The gradient of $b$ will point in the direction as the gradient of $f$, and they will not necessarily be equal but proportional to each other: \(\partial _{x,y} a = \lambda \partial _{x,y} b\)
So we have 2 equations, and we add a third equation which is the constraint itself:
Then we solve the system of equations with the lagrangian: $L(x, y, \lambda) = f(x,y) - \lambda(b(x,y) - const)$
When we take the gradient of that lagrangian function above and set it to 0 as in: $\partial _{x,y, \lambda}L$, we have the 3 equations packed together.
Linear Least Squares
Problem: $Ax = b$
$Ax$ is a linear combination of the vectors in $A$ that results in a vector $b$, we have the matrix, we have $b$ and we want to find $x$, but sometimes we can’t get the exact solution, so we want to get very close to the correct answer i.e the most correct $x$ that $A$ transforms to $b$, but in what instances can’t we get the exact solution? We cannot get the exact solution when the matrix is a subspace of the space $b$ lives in, thus the rank of $A$ is not maximal.
Assuming $A$ is a $n \times p$ matrix, when $n < p$,then there are multiple solutions.
We can rewrite the above problem as: $Ax-b = 0$
So $Ax-b$ is a vector, and we want to minmise it’s length, how do we deal with vector lengths?
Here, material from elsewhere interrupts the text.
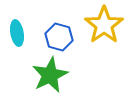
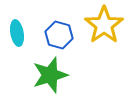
blue hexagon: moved 2 px up
green star: rotated 9 degrees clockwise
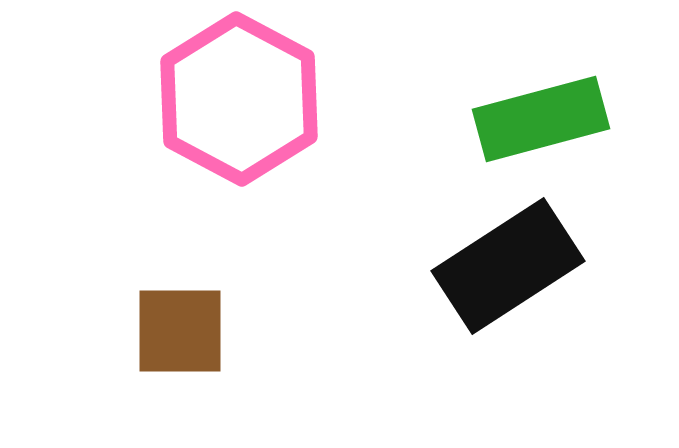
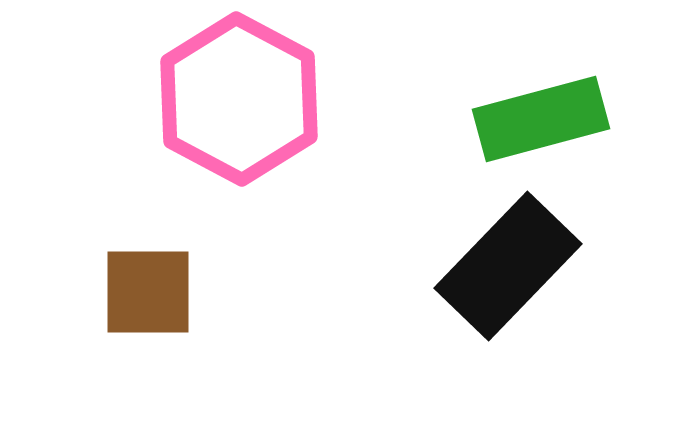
black rectangle: rotated 13 degrees counterclockwise
brown square: moved 32 px left, 39 px up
Ans = dot/inner products.
If $b = 0$, then $Ax = 0$ and a solution is $x = 0$, but we do not want that trivial solution, so we need to place a constraint on our equation.
Hence we want to minimise $\lVert Ax \rVert$ if $b = 0$ and $\lVert Ax-b \rVert$ if $b != 0$
Let’s tackle the case where $b = 0$ and we want to minimise $\lVert Ax \rVert$ s.t a constraint on $x$.
We have to make a minor modification though, because we calculate norms with dot products. $\lVert Ax \rVert$ = $\sqrt{(Ax \cdot Ax)} = \sqrt{(A{x}^TAx)}$, but this function is undefined at $x = 0$ and thus not differentiable at that point. We know that for minimization purposes we need it to be differentiable everywhere.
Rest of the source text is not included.